I expect this to need to go through a couple of iterations, but this represents a complete re-write of the Clang Visual Studio Integration. I'll try to summarize the high level differences between how this works now and how it used to work, as well as mention some future work I think we should do:
- Previously we would install into %ProgramFiles%\MSBuild. At least with 2017, this no longer appears to be what you do. You now have to install to the VS instance. Rather than try to detect Installed VS Instances from a batch file, for now I just hardcode the path to the default installation path, and in follow-up patches we can port this to using a VSIX installer, which should handle all of this for us.
- Previously we had separate .props and .targets files for every version of VS. This turns out to be unnecessary, so all of those have been removed and now there is just 1. The good news is that this means we should continue to work in subsequent versions of VS without any additional maintenance.

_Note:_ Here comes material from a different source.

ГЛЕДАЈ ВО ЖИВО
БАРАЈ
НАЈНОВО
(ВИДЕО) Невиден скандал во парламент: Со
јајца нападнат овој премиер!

- Previously would do a configure-style modification of the props and targets file to fill in with compile time values. The only one of these that's tricky is the LLVM Version number, the rest are already available via existing MSBuild substitutions. So all of those are fixed, and to handle the version number the installer is updated to write an additional value to the registry, which the MSBuild files pull. Decoupling these values from the particular build of LLVM opens the door for us to be able to package this in a VSIX and distribute it on the marketplace and update it independently of the actual toolchain.

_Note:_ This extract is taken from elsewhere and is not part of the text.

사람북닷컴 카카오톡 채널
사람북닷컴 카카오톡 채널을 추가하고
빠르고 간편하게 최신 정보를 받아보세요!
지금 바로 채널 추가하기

- An xml file is provided to present a custom view of compiler options (e.g. Project > Properties > C/C++). Options we don't support or ignore are grouped together under special tabs in the UI, while the settings we do support are in the original locations. This is done because we additionally will now warn (or error) on certain options which could have been enabled in a project prior to changing the toolset, and we like to be able to point the user exactly to which setting to change to silence the warning / error.
- Previously we would copy clang-cl.exe to $(InstallDir)\bin\cl.exe because this is how MSBuild would find the compiler. This is now fixed so that it locates clang-cl.exe directly.
- Options that we ignore are now not even passed to clang-cl. This might seem unimportant because if we ignore the option, there's no harm in passing it in. But some of these options trigger additional MSBuild logic that happens before the compiler even has a chance to run. For example, in llvm.org/pr36140, a user noted that using /Zi triggered a full rebuild every time, even if nothing changed. In any case, having smaller command lines makes for easier diagnostics. An additional side benefit of this is that whereas before you would get lots of -Wunused-command-line-argument warnings, now there will be no such warnings.
Future Work (in rough order of priority):
- Wrap this all in a VSIX so that it can be properly installed, instead of relying on batch file hackery.
- Expose all of clang warnings through a custom UI page.
- Expose all of clang optimizations through a custom UI page.
- Replace link.exe with lld-link.exe similar to how we currently replace cl.exe with clang-cl.exe
- Install a clang platform (in additional to a platform toolset), so that we have Clang (x86) and Clang (x64) platforms for people to enable building side-by-side configurations.
- Add a Clang (Cross-Platform) platform that exposes the clang++ driver in all of its glory and allows the user to set the target triple.